Entries provided:
-.-.-
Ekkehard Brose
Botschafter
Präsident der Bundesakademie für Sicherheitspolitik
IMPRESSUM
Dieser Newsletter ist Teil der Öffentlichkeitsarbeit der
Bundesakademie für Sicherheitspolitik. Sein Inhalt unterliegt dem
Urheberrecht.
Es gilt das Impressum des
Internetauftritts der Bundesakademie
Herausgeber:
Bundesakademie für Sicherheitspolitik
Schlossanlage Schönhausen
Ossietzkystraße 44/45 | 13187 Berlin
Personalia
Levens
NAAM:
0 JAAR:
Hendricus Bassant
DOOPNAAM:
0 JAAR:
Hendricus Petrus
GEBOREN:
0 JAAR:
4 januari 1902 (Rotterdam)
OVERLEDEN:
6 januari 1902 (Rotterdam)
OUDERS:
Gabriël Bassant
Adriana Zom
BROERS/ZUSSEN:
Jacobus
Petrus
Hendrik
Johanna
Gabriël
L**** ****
-.-.-
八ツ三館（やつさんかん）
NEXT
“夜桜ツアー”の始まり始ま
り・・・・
-.-.-
Task item: Return each line of the data above that includes the word "Bundesakademie".

Answer for the task:
Präsident der Bundesakademie für Sicherheitspolitik
Bundesakademie für Sicherheitspolitik. Sein Inhalt unterliegt dem
Internetauftritts der Bundesakademie
Bundesakademie für Sicherheitspolitik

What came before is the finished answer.